Hi,
I'm trying to build myself the reification of the formula "2 = 1" using the reifications of 2
, 1
, =
and nat
, but I fail, seemingly because I cannot remove some tEvar which appear in the reification of =. Things work fine if I reify eq nat
instead of just eq
, but I would like to proceed generically. How should I do to discard tEvar while reifying eq
From MetaCoq Require Import All.
Require Import MetaCoq.Template.All.
Require Import List String.
Import ListNotations MonadNotation.
MetaCoq Quote Definition zero_reif := 0.
MetaCoq Quote Definition one_reif := 1.
MetaCoq Quote Definition two_reif := 2.
MetaCoq Unquote Definition two_unreif := two_reif. (*everything is fine *)
MetaCoq Quote Definition nat_reif := nat.
MetaCoq Quote Definition eq_reif_generic := Eval cbn in eq.
Print eq_reif_generic. (* tEvar appears in the term *)
MetaCoq Quote Definition eq_nat_reif := Eval cbn in (eq nat).
Print eq_nat_reif. (* no tEvar *)
(** Reification of 2 = 1**)
MetaCoq Quote Definition two_equal_one_reif := Eval cbn in (eq 2 1).
Print two_equal_one_reif.
(** trying to build by myselft the reification of "2 = 1" **)
Fail MetaCoq Unquote Definition try2 := (tApp eq_reif_generic [nat_reif; two_reif]).
(* The command has indeed failed with message:
inspect_term: cannot recognize (tEvar 26 []) (maybe you forgot to reduce it?) *)
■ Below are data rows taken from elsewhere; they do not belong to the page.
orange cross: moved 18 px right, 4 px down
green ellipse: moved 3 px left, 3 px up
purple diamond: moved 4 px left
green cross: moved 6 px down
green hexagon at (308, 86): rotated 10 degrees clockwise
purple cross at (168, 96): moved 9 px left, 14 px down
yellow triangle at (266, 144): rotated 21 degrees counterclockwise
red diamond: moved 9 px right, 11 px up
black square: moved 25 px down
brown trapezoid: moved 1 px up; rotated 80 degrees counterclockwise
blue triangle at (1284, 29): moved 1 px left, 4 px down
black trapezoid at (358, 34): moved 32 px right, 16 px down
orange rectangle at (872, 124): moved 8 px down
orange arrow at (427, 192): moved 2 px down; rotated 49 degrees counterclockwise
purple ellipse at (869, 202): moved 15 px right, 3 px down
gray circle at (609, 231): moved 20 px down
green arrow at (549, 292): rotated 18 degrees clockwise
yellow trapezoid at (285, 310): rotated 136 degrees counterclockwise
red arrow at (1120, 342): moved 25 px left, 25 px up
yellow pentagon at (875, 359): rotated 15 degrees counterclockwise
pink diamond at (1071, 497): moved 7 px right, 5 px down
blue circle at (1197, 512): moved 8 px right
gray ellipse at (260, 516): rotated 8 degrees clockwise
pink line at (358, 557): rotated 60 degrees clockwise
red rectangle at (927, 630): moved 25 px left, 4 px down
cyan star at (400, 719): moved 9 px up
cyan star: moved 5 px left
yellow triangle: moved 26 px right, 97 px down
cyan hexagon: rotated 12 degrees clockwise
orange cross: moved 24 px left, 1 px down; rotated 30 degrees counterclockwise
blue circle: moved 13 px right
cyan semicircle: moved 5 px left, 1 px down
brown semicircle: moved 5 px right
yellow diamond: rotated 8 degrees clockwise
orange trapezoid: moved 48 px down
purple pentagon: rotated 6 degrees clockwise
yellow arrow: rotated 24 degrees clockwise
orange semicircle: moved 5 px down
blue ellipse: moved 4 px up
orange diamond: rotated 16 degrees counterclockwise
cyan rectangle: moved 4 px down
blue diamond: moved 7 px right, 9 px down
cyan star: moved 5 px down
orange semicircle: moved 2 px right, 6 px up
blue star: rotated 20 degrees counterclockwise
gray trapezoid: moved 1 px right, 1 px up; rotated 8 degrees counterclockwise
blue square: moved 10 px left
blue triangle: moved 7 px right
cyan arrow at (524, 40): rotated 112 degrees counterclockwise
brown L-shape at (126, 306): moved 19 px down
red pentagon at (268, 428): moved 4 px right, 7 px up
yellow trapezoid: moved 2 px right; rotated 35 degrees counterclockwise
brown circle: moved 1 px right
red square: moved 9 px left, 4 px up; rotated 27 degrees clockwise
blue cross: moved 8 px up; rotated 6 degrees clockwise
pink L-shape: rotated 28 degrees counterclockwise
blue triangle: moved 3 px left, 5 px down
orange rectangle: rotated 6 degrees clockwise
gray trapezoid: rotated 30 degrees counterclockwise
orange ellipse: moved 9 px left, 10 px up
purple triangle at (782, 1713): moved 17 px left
Fail MetaCoq Unquote Definition try2 := (tApp eq_reif_generic [nat_reif; two_reif ; one_reif ]).
(* same fail*)
Fail MetaCoq Unquote Definition try3 := (tApp eq_reif_generic [two_reif ; one_reif ]).
(* same fail *)
I guess one should call the type checker (type inference actually) on the term in order to infer the evar number 26 must be nat
.
Is there an API to call type inference on the unquoted term? Or, is there a type inference algorithm written at the meta level?
(@Pierre Vial I'm not an metacoq expert, I'm just curious)
@Enrico Tassi In the end of Section 2.1 of the MetaCoq project file, it is said that tEvar
is not handled yet. Although it dates back to an older version of MetaCoq, I was hoping that there would be a hack to avoid having tEvar
popping up
Well, actually, reifying @eq
instead of eq
does the job (should have thought of it myself rightaway), but I would still be interested to know if one may call type inference
Right now, we cannot call the inference algorithm of Coq no. @eq
is indeed the _official_ way to go. Generally speaking we do not handle evars yet.